Description higuita 2015-03-29 03:20:57 UTC
I usually hibernate my machine and sometimes it looks like it hibernates, but fail to shutdown the machine... on next boot i found that the hibernation failled as the machine start up normally

I finally got a usb-serial cable to connect this computer to another and manage to log this via serial port when the hibernation fail:


[ 6500.667464] BUG: unable to handle kernel NULL pointer dereference at 0000000000000008
[ 6500.667481] IP: [<ffffffffa0360653>] radeon_vm_bo_invalidate+0x73/0xa0 [radeon]

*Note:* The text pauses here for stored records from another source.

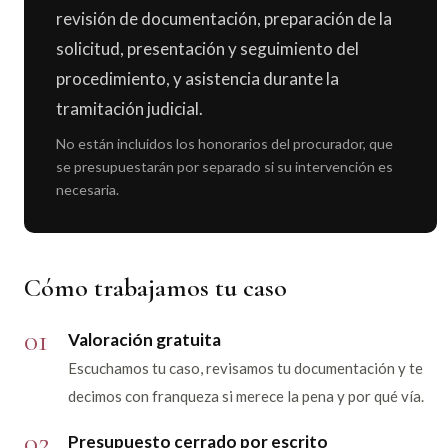
revisión de documentación, preparación de la
solicitud, presentación y seguimiento del
procedimiento, y asistencia durante la
tramitación judicial.
No están incluidos los honorarios del procurador, que
se presupuestarán por separado si su intervención es
necesaria.
Cómo trabajamos tu caso
01
Valoración gratuita
Escuchamos tu caso, revisamos tu documentación y te
decimos con franqueza si merece la pena y por qué vía.
02
Presupuesto cerrado por escrito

[ 6500.667483] PGD 864dc067 PUD 864dd067 PMD 0 
[ 6500.667485] Oops: 0002 [#1] SMP 
[ 6500.667508] Modules linked in: usb_storage cpufreq_conservative ipt_ECN snd_seq_dummy snd_seq_oss snd_seq_midi_event snd_seq snd_seq_device snd_pcm_oss snd_mixer_oss nf_conntrack_ipv6 nf_defrag_ipv6 ip6t_REJECT nf_reject_ipv6 nf_log_ipv6 ip6table_mangle ip6table_filter ip6_tables xt_DSCP nf_nat_irc nf_nat nf_conntrack_irc nf_conntrack_ipv4 nf_defrag_ipv4 xt_conntrack nf_conntrack nf_log_ipv4 nf_log_common xt_LOG xt_limit ipt_REJECT nf_reject_ipv4 xt_tcpudp iptable_mangle iptable_filter ip_tables x_tables bridge stp llc ipv6 sch_fq_codel pcspkr fuse joydev hid_generic snd_hda_codec_realtek snd_hda_codec_generic tuner_xc2028 dib7000p dvb_usb_dib0700 dib7000m dib0090 dib0070 dib3000mc dibx000_common dvb_usb dvb_core usbhid hid eeepc_wmi asus_wmi sparse_keymap rfkill i2c_dev acpi_cpufreq snd_hda_codec_hdmi tuner_simple tuner_types tea5767 tuner tda7432 tvaudio msp3400 crc32_pclmul crc32c_intel snd_hda_intel ghash_clmulni_intel snd_hda_controller amdkfd amd_iommu_v2 ohci_pci ohci_hcd bttv btcx_risc tveeprom videobuf_dma_sg rc_core radeon v4l2_common snd_hda_codec snd_bt87x fam15h_power k10temp snd_pcm r8169 videodev evdev snd_timer xhci_pci edac_core ehci_pci drm_kms_helper videobuf_core mii microcode xhci_hcd ttm ehci_hcd i2c_piix4 wmi snd parport_pc soundcore parport video processor thermal_sys button loop [last unloaded: lz4_compress]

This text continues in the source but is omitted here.